Collection entries
※ ※ ※

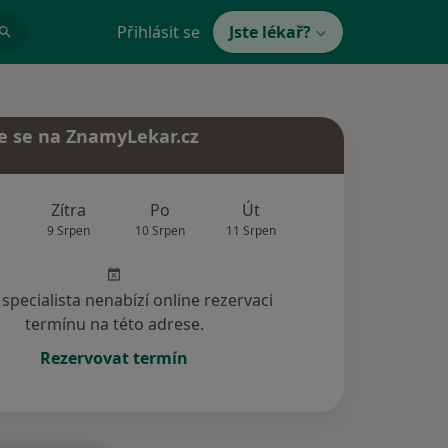
Přihlásit se
Jste lékař?
e se na ZnamyLekar.cz
Zítra
Po
Út
St
Čt
9 Srpen
10 Srpen
11 Srpen
12 Srpen
13 Srp
specialista nenabízí online rezervaci
termínu na této adrese.
Rezervovat termín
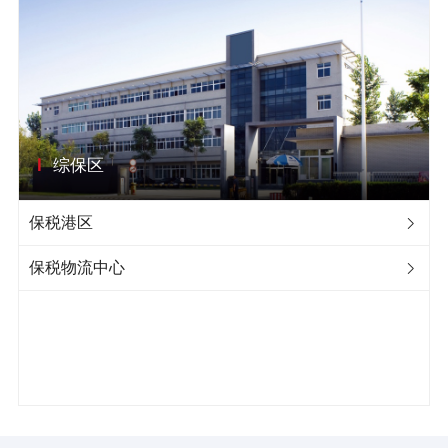
综保区
保税港区

保税物流中心

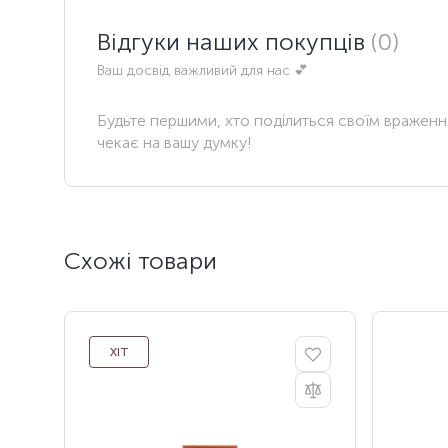
Відгуки наших покупців
(0)
Ваш досвід важливий для нас 💕
Будьте першими, хто поділиться своїм вражен
чекає на вашу думку!
Схожі товари
ХІТ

※ ※ ※

» What is needed: Copy all the lines of data exactly as they appear, dropping any images.

» Solution to the exercise:
Přihlásit se
Jste lékař?
e se na ZnamyLekar.cz
Zítra
Po
Út
St
Čt
9 Srpen
10 Srpen
11 Srpen
12 Srpen
13 Srp
specialista nenabízí online rezervaci
termínu na této adrese.
Rezervovat termín
综保区
保税港区

保税物流中心

Відгуки наших покупців
(0)
Ваш досвід важливий для нас 💕
Будьте першими, хто поділиться своїм вражен
чекає на вашу думку!
Схожі товари
ХІТ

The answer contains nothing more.